Step 2: Dump Call Stacks with `py-spy`#

py-spy is the most effective tool for diagnosing hangs. It attaches to a running Python process and dumps the call stack without interrupting execution.

# Install py-spy (if not already installed)
pip install py-spy

# Dump call stack for a single process
py-spy dump --pid <PID>

# Dump all training worker processes at once
for pid in $(ps aux | grep 'python.*areal' | grep -v grep | awk '{print $2}'); do
    echo "========== PID $pid =========="
    py-spy dump --pid $pid
done

Step 3: Read the Call Stacks#

The call stacks tell you exactly where each rank is blocked.

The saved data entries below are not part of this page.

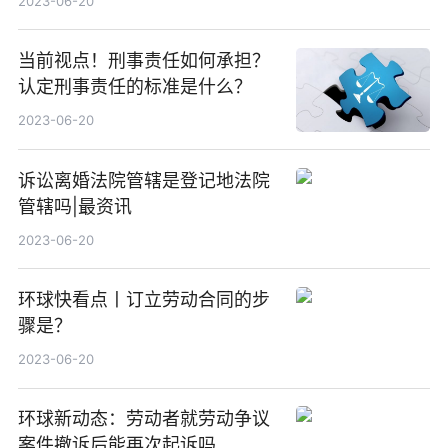
2023-06-20
当前视点！刑事责任如何承担？
认定刑事责任的标准是什么？
2023-06-20
诉讼离婚法院管辖是登记地法院
管辖吗|最资讯
2023-06-20
环球快看点丨订立劳动合同的步
骤是？
2023-06-20
环球新动态：劳动者就劳动争议
案件撤诉后能再次起诉吗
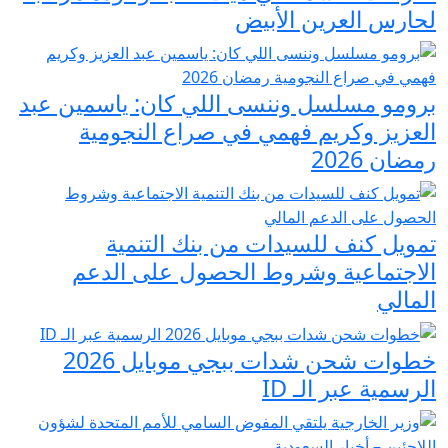
لحارس العرين الأبيض
برومو مسلسل وننسى اللي كان: ياسمين عبد
العزيز وكريم فهمي في صراع النجومية
رمضان 2026
تمويل كنف للسيدات من بنك التنمية
الاجتماعية وشروط الحصول على الدعم
المالي
خطوات شحن شدات ببجي موبايل 2026
الرسمية عبر الـ ID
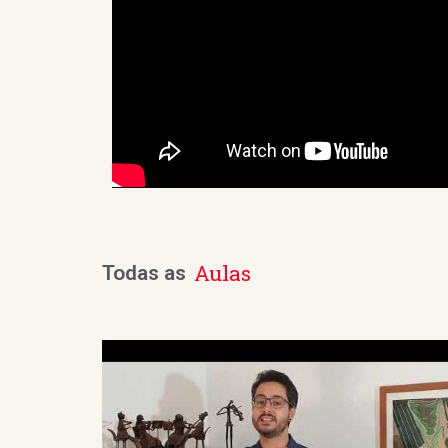
Aulas
Todas as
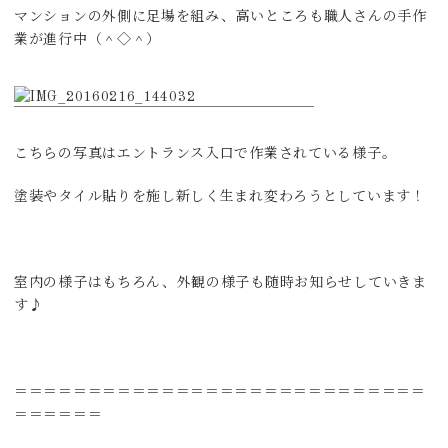
マンションの外側に足場を組み、高いところも職人さんの手作
業が進行中（＾◇＾）
こちらの写真はエントランス入口で作業されている様子。
塗装やタイル貼りを施し新しく生まれ変わろうとしています！
室内の様子はもちろん、外観の様子も随時お知らせしていきま
す♪
＝＝＝＝＝＝＝＝＝＝＝＝＝＝＝＝＝＝＝＝＝＝＝＝＝＝＝＝
＝＝＝＝＝＝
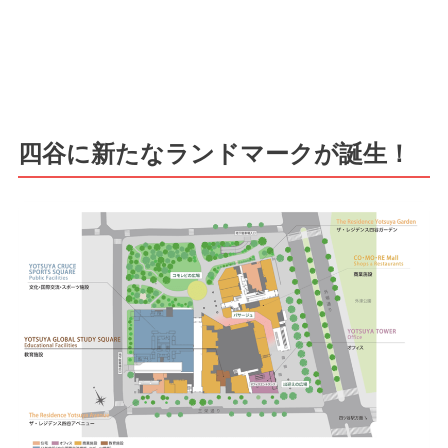
四谷に新たなランドマークが誕生！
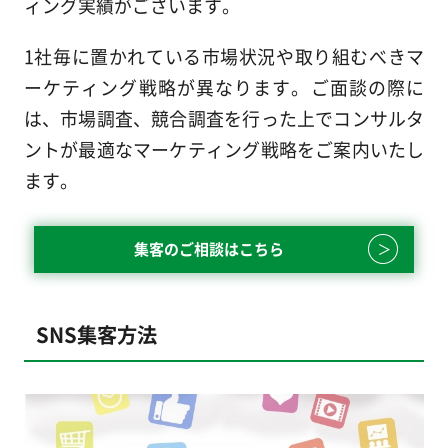
ィング実績がございます。
1社毎に置かれている市場状況や取り組むべきマ
ーケティング戦略が異なります。ご面談の際に
は、市場調査、競合調査を行った上でコンサルタ
ントが最適なマーケティング戦略をご案内いたし
ます。
集客のご相談はこちら
SNS集客方法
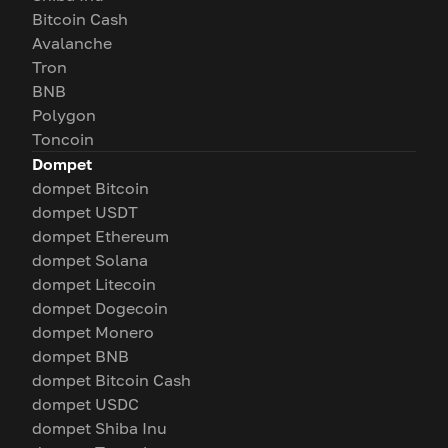
Bitcoin Cash
Avalanche
Tron
BNB
Polygon
Toncoin
Dompet
dompet Bitcoin
dompet USDT
dompet Ethereum
dompet Solana
dompet Litecoin
dompet Dogecoin
dompet Monero
dompet BNB
dompet Bitcoin Cash
dompet USDC
dompet Shiba Inu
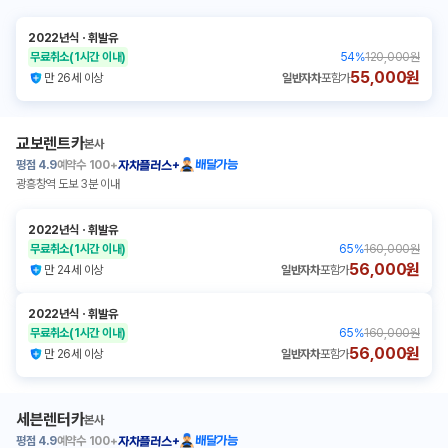
2022년식
ㆍ
휘발유
무료취소
(1시간 이내)
54
%
120,000원
55,000원
만 26세 이상
일반자차
포함가
교보렌트카
본사
평점
4.9
예약수
100+
배달가능
자차플러스+
광흥창역 도보 3분 이내
2022년식
ㆍ
휘발유
무료취소
(1시간 이내)
65
%
160,000원
56,000원
만 24세 이상
일반자차
포함가
2022년식
ㆍ
휘발유
무료취소
(1시간 이내)
65
%
160,000원
56,000원
만 26세 이상
일반자차
포함가
세븐렌터카
본사
평점
4.9
예약수
100+
배달가능
자차플러스+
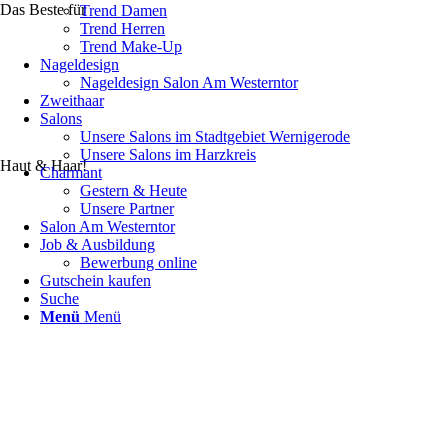
Das Beste für
Trend Damen
Trend Herren
Trend Make-Up
Nageldesign
Nageldesign Salon Am Westerntor
Zweithaar
Salons
Unsere Salons im Stadtgebiet Wernigerode
Unsere Salons im Harzkreis
Haut & Haar!
Charmant
Gestern & Heute
Unsere Partner
Salon Am Westerntor
Job & Ausbildung
Bewerbung online
Gutschein kaufen
Suche
Menü
Menü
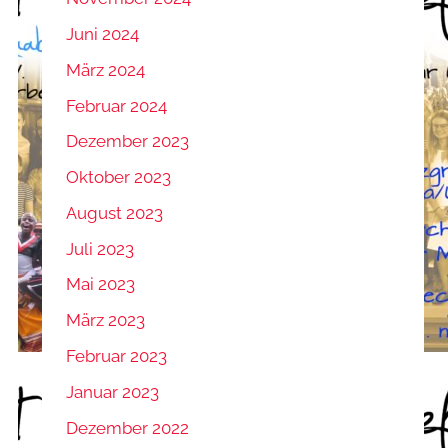
Juni 2024
März 2024
Februar 2024
Dezember 2023
Oktober 2023
August 2023
Juli 2023
Mai 2023
März 2023
Februar 2023
Januar 2023
Dezember 2022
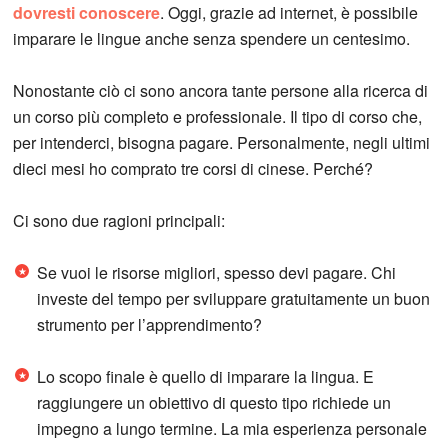
dovresti conoscere
. Oggi, grazie ad internet, è possibile
imparare le lingue anche senza spendere un centesimo.
Nonostante ciò ci sono ancora tante persone alla ricerca di
un corso più completo e professionale. Il tipo di corso che,
per intenderci, bisogna pagare. Personalmente, negli ultimi
dieci mesi ho comprato tre corsi di cinese. Perché?
Ci sono due ragioni principali:
Se vuoi le risorse migliori, spesso devi pagare. Chi
investe del tempo per sviluppare gratuitamente un buon
strumento per l’apprendimento?
Lo scopo finale è quello di imparare la lingua. E
raggiungere un obiettivo di questo tipo richiede un
impegno a lungo termine. La mia esperienza personale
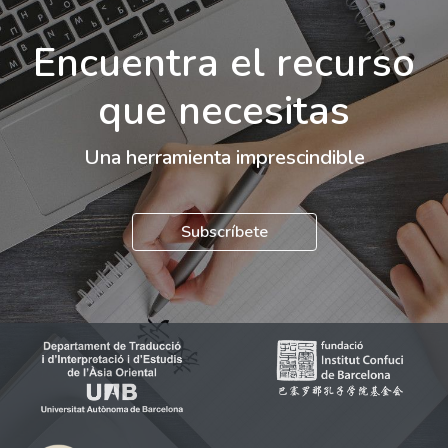
Encuentra el recurso
que necesitas
Una herramienta imprescindible
Subscríbete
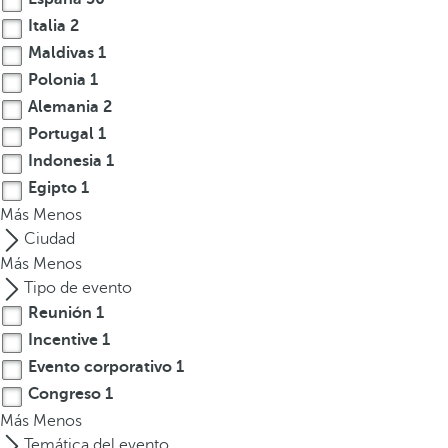
t
Italia
2
e
Maldivas
1
r
Polonia
1
e
Alemania
2
s
Portugal
1
,
Indonesia
1
p
Egipto
1
u
Más
e
Menos
d
Ciudad
e
Más
Menos
s
Tipo de evento
p
Reunión
1
u
Incentive
1
l
Evento corporativo
1
s
Congreso
1
a
Más
Menos
r
Temática del evento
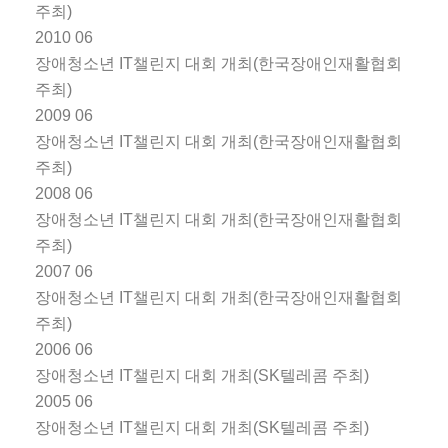
주최)
2010 06
장애청소년 IT챌린지 대회 개최(한국장애인재활협회
주최)
2009 06
장애청소년 IT챌린지 대회 개최(한국장애인재활협회
주최)
2008 06
장애청소년 IT챌린지 대회 개최(한국장애인재활협회
주최)
2007 06
장애청소년 IT챌린지 대회 개최(한국장애인재활협회
주최)
2006 06
장애청소년 IT챌린지 대회 개최(SK텔레콤 주최)
2005 06
장애청소년 IT챌린지 대회 개최(SK텔레콤 주최)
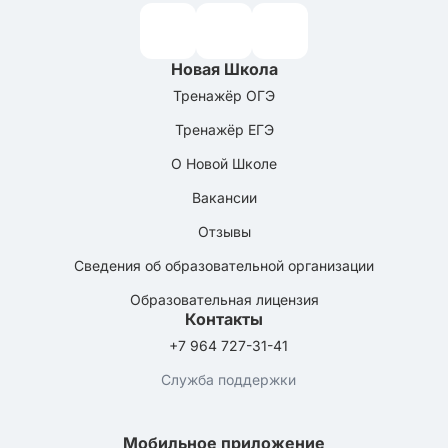
Новая Школа
Тренажёр ОГЭ
Тренажёр ЕГЭ
О Новой Школе
Вакансии
Отзывы
Сведения об образовательной организации
Образовательная лицензия
Контакты
+7 964 727-31-41
Служба поддержки
Мобильное приложение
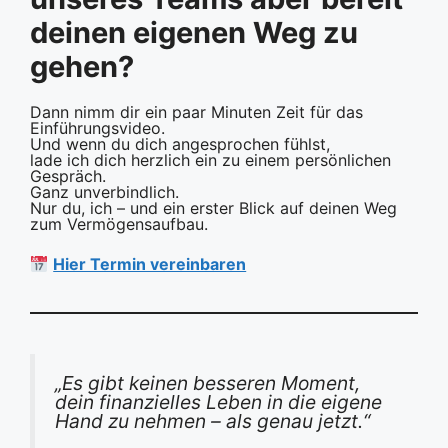
deinen eigenen Weg zu
gehen?
Dann nimm dir ein paar Minuten Zeit für das
Einführungsvideo.
Und wenn du dich angesprochen fühlst,
lade ich dich herzlich ein zu einem persönlichen
Gespräch.
Ganz unverbindlich.
Nur du, ich – und ein erster Blick auf deinen Weg
zum Vermögensaufbau.
Hier Termin vereinbaren
„Es gibt keinen besseren Moment,
dein finanzielles Leben in die eigene
Hand zu nehmen – als genau jetzt.“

Look for these patterns:

Pattern A: Cleanup deadlock — Some ranks finished (hit an error or completed early) and are stuck in destroy_process_group, while others are still in the training loop waiting for communication:

# Ranks that exited (e.g., PP Stage 0 hit an exception)
Thread: "MainThread"
    destroy_process_group (torch/distributed/distributed_c10d.py)
    destroy (archon_engine.py)
    close (sft_trainer.py)              ← stuck in cleanup
    __exit__ (sft_trainer.py)

# Ranks still running (e.g., PP Stage 1 waiting for data)
Thread: "MainThread"
    recv_object_list (torch/distributed/distributed_c10d.py)
    _shape_inference (torch/distributed/pipelining/stage.py)
    step (torch/distributed/pipelining/schedules.py)
    _run_train (archon_runner.py)       ← waiting for the other stage

Pattern B: Collective mismatch — All ranks are inside the training loop, but waiting on different collective operations:

# Rank 0
    all_reduce (torch/distributed/distributed_c10d.py)
    forward (some_module.py:123)

# Rank 1
    all_reduce (torch/distributed/distributed_c10d.py)
    backward (some_module.py:456)       ← different code path!

Pattern C: NCCL timeout — All ranks are in the same collective call, suggesting a network or performance issue rather than a code bug:

# All ranks show the same stack:
    all_reduce (torch/distributed/distributed_c10d.py)
    forward (my_model.py:100)           ← same location on all ranks

Step 4: Environment Variables for More Detail#

Set these environment variables before launching training to get more information when hangs occur:

# NCCL debug logging — shows collective operations as they happen
export NCCL_DEBUG=INFO

# PyTorch distributed debug — logs every collective call with ranks and shapes
export TORCH_DISTRIBUTED_DEBUG=DETAIL

# Reduce NCCL timeout so hangs fail faster (default is 1800s = 30 min)
export NCCL_TIMEOUT=300  # 5 minutes

# CUDA sync mode — makes errors appear at the correct location
# WARNING: significant performance impact, use only for debugging
export CUDA_LAUNCH_BLOCKING=1

Tips#

Exception swallowed by cleanup: If py-spy shows some ranks in destroy_process_group and others still in the training loop, the root cause is an exception on the exiting ranks.
Reproduce with fewer GPUs: If possible, reproduce with the minimum number of GPUs (e.g., PP=2 with 2 GPUs). This makes the call stacks easier to read.
Check all ranks: Always dump stacks for all worker processes, not just one. Hangs are fundamentally about rank divergence — you need to compare stacks across ranks to see who is waiting for whom.